IMPROvED: Revolutionising maternal and fetal health care
Collecting blood is just the beginning. The study will generate hundreds of thousands of samples, and a vast amount of patient data. The Swedish company MedSciNet AB has developed software to manage and protect all the data generated in the study. "We are an Application Service Provider" says Sten Marthinsson, Sales Manager of MedSciNet which build complex software, tailored after the needs of the project: “Researchers at all European recruiting hospitals can access the software “via the web browser to input clinical and sample data”.
Tangible benefits of IMPROvED include:
- A reduction in the overall disease burden on mums and babies
- Reduced healthcare costs
- High-calibre research will be facilitated
- increased European competitiveness in this research fiel
Pre-eclampsia the leading cause of maternal death in Europe
Pre-eclampsia, a common late-stage pregnancy complication is the leading cause of maternal death in Europe and is responsible for 70,000-80,000 maternal deaths and more than 500,000 infant deaths worldwide annually. The objective of the IMPROvED project is to assess and refine two innovative screening tests for the early detection of this complex disorder.
Associated Professor Karolina Kublickiene, IMPROvED Primary Investigator at Karolinska Institutet says, “our goal is to save the lives of affected mums and babies by reducing and eventually preventing the life-threatening complications associated with pre-eclampsia.” Professor Louise Kenny (Cork Ireland) adds that “Mums-to-be can be confident that they are in excellent hands as all participating obstetric recruitment centres have well-established track records and outstanding reputations for the research and management of pre-eclampsia”.
What is Pre-eclampsia?
Pre-eclampsia is a dangerous condition because it strikes without warning and can kill within hours.
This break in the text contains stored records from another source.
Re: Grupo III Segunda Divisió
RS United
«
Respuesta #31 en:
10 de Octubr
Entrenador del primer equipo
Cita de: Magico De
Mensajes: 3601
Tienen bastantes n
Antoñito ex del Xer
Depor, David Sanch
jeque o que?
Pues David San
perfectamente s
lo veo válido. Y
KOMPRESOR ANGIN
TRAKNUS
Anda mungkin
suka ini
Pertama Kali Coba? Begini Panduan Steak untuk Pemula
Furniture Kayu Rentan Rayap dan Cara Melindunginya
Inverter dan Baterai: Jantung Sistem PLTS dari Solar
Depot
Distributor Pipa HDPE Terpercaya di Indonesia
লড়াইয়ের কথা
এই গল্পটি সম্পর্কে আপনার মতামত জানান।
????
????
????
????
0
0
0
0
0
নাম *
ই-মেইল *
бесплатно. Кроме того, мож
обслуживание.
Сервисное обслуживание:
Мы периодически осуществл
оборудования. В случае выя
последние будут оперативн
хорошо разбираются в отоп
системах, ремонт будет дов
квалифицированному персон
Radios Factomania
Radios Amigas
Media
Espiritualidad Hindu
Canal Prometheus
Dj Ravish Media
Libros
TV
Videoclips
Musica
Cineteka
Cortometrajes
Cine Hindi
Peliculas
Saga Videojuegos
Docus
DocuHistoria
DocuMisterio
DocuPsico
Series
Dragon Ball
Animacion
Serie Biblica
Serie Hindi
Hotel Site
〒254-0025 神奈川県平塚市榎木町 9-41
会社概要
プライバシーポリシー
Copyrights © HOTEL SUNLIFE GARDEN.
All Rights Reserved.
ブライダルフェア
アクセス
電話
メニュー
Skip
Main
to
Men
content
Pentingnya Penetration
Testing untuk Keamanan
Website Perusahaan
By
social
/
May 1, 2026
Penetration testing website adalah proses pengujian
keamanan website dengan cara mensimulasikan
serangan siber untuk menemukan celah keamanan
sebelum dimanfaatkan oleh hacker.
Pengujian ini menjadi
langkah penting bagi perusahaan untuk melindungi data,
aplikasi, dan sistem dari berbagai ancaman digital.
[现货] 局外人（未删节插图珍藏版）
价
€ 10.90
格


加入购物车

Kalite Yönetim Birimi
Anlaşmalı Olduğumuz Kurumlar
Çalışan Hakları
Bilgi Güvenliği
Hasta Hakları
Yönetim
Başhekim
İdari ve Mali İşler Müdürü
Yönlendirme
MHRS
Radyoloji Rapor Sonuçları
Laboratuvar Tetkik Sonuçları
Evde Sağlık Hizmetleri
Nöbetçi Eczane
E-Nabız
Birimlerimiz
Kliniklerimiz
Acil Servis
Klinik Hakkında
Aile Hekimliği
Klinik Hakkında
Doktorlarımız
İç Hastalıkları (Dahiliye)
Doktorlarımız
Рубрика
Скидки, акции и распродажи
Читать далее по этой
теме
Most women develop it towards the end of the pregnancy and delivery of the baby is normally curative. Real problems arise when women develop it at earlier gestations- sometimes at the margins of viability- and we have to make difficult decisions to deliver very pre-term infants who may not survive.
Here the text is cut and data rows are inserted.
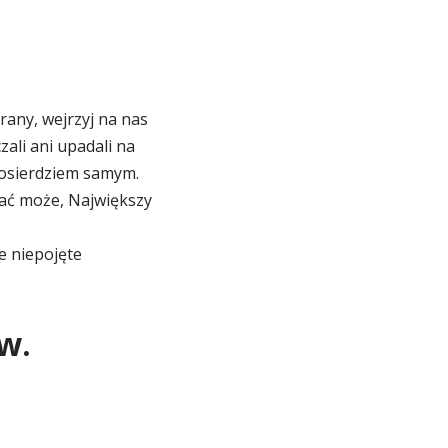
rany, wejrzyj na nas
ali ani upadali na
Miłosierdziem samym.
biać może, Największy
e niepojęte
w.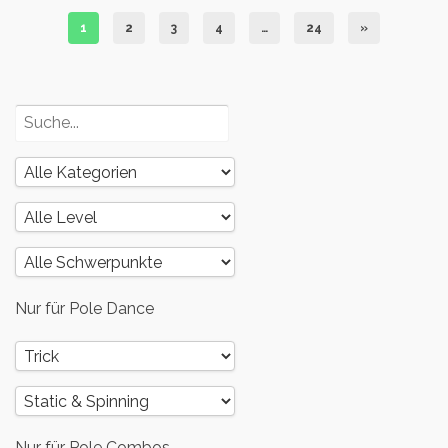
1
2
3
4
…
24
»
Nur für Pole Dance
Nur für Pole Combos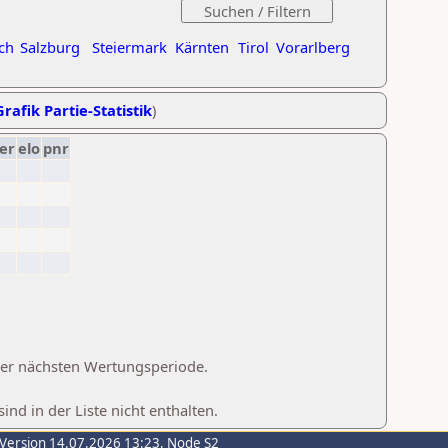
ch
Salzburg
Steiermark
Kärnten
Tirol
Vorarlberg
Grafik Partie-Statistik
)
er
elo
pnr
 der nächsten Wertungsperiode.
d in der Liste nicht enthalten.
-Version 14.07.2026 13:23, Node S2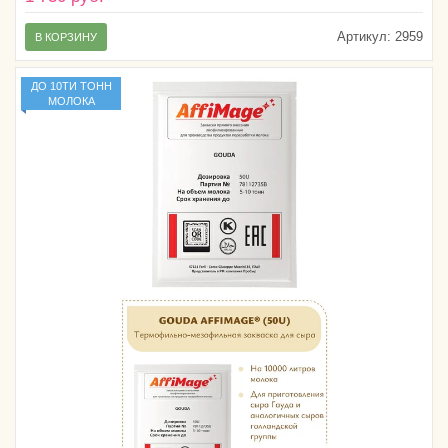
Артикул:
2959
В КОРЗИНУ
ДО 10ТИ ТОНН
МОЛОКА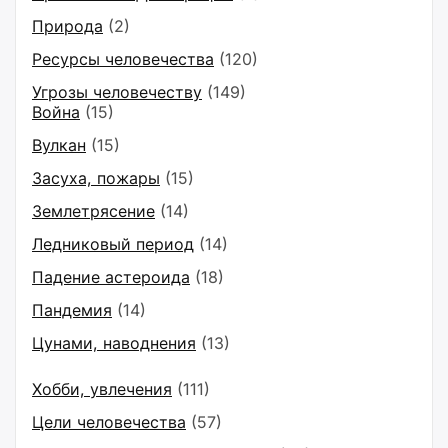
Природа
(2)
Ресурсы человечества
(120)
Угрозы человечеству
(149)
Война
(15)
Вулкан
(15)
Засуха, пожары
(15)
Землетрясение
(14)
Ледниковый период
(14)
Падение астероида
(18)
Пандемия
(14)
Цунами, наводнения
(13)
Хобби, увлечения
(111)
Цели человечества
(57)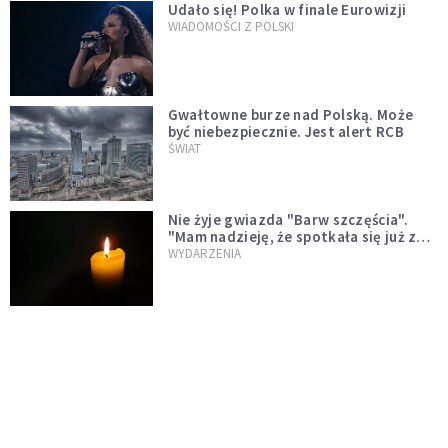
Udało się! Polka w finale Eurowizji
WIADOMOŚCI Z POLSKI
Gwałtowne burze nad Polską. Może
być niebezpiecznie. Jest alert RCB
ŚWIAT
Nie żyje gwiazda "Barw szczęścia".
"Mam nadzieję, że spotkała się już z
Bogiem, którego tak bardzo kochała"
WYDARZENIA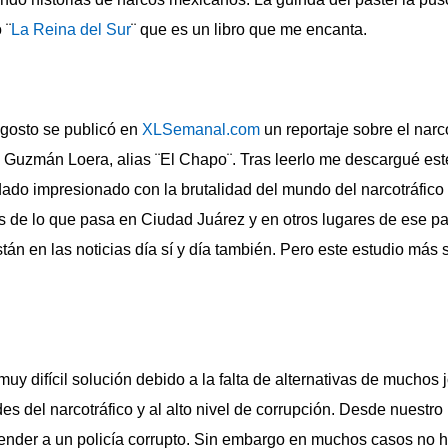
 ¨
La Reina del Sur
¨ que es un libro que me encanta.
gosto se publicó en
XLSemanal.com
un reportaje sobre el nar
Guzmán Loera, alias ¨El Chapo¨. Tras leerlo me descargué este 
dado impresionado con la brutalidad del mundo del narcotráfic
s de lo que pasa en Ciudad Juárez y en otros lugares de ese p
án en las noticias día sí y día también. Pero este estudio más s
uy difícil solución debido a la falta de alternativas de muchos
es del narcotráfico y al alto nivel de corrupción. Desde nuestro
ntender a un policía corrupto. Sin embargo en muchos casos no 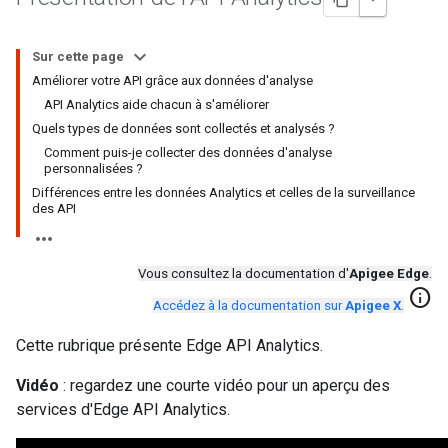
Sur cette page
Améliorer votre API grâce aux données d'analyse
API Analytics aide chacun à s'améliorer
Quels types de données sont collectés et analysés ?
Comment puis-je collecter des données d'analyse
personnalisées ?
Différences entre les données Analytics et celles de la surveillance
des API
Vous consultez la documentation d'
Apigee Edge
.
info
Accédez à la documentation sur
Apigee X
.
Cette rubrique présente Edge API Analytics.
Vidéo
: regardez une courte vidéo pour un aperçu des
services d'Edge API Analytics.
Want to participate in the IMPROvED study?
There are just a few simple steps for your involvement in this study:
- 9-13 weeks (optional): Consent and interview, blood & urine sample, clinical check.
- 14-16 weeks (compulsory): Blood and urine sample, clinical check, interview (if this is the 1st visit).
- 19-21 weeks (compulsory): Blood and urine sample, clinical check, biometric scan looking at baby size.
- 32-34 weeks (optional): Blood & urine sample, clinical check, details of late pregnancy & birth from notes.
- After delivery, we will measure your baby and obtain a cord blood sample or cheek swab from your baby.
Each visit should take less than 30 minutes.
If you develop a pregnancy complication, you will be seen at that time.